All rakes are now planned to enter traffic as push-pull rakes, rather than an original plan of top-and-tail operation.
The first seven sets will be used in top-and-tail mode, with Rake 8 the first set with a Driving Trailer, Davis explains. As more DTs are delivered, so the ‘68s’ will operate in push-pull method.
The Class 68s will require modifications, and must be fitted with the necessary controls for the coaches. Additionally, DRS is modifying a further two locomotives that will act as spares for TPE, but which will remain part of the DRS fleet unless called upon. Davis says they will only be needed if there is a “catastrophic failure”.
He says that some of the ‘68s’ that will form part of the TPE fleet are already in the UK and in traffic. Currently DRS has 68026/027 that have just arrived from Stadler in Valencia, with 68028-68034 in various stages of construction.

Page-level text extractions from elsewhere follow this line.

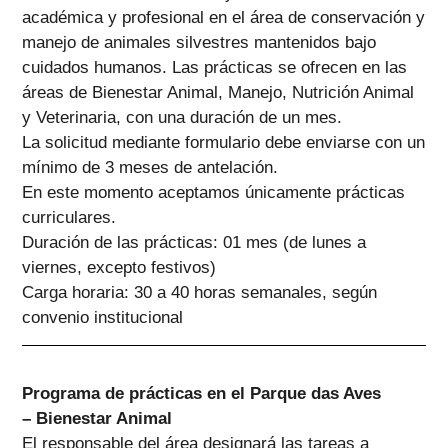
académica y profesional en el área de conservación y
manejo de animales silvestres mantenidos bajo
cuidados humanos. Las prácticas se ofrecen en las
áreas de Bienestar Animal, Manejo, Nutrición Animal
y Veterinaria, con una duración de un mes.
La solicitud mediante formulario debe enviarse con un
mínimo de 3 meses de antelación.
En este momento aceptamos únicamente prácticas
curriculares.
Duración de las prácticas: 01 mes (de lunes a
viernes, excepto festivos)
Carga horaria: 30 a 40 horas semanales, según
convenio institucional
Programa de prácticas en el Parque das Aves
– Bienestar Animal
El responsable del área designará las tareas a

RAIL understands that the fleet will be 68019-68032, with 68033/034 as the modified spare locomotives.
Modifications will be carried out by Stadler in the UK. The first two will be leased by TPE from this month (May), although they will not enter traffic for a while as they will be fitted with the relevant controls before being sent to the Velim test track in the Czech Republic. The programme will be completed in spring 2018.